**Required action:** A faithful copy of the data, pictures omitted, is the required answer.

**Supplied entries:**
· · · ·

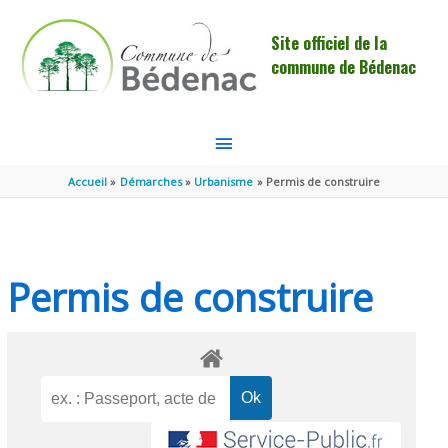
Aller au contenu
Aller au pied de page
Site officiel de la
commune de Bédenac
MENU
PRINCIPAL
Accueil
Démarches
Urbanisme
Permis de construire
Permis de construire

· · · ·

**Output below:**
Aller au contenu
Aller au pied de page
Site officiel de la
commune de Bédenac
MENU
PRINCIPAL
Accueil
Démarches
Urbanisme
Permis de construire
Permis de construire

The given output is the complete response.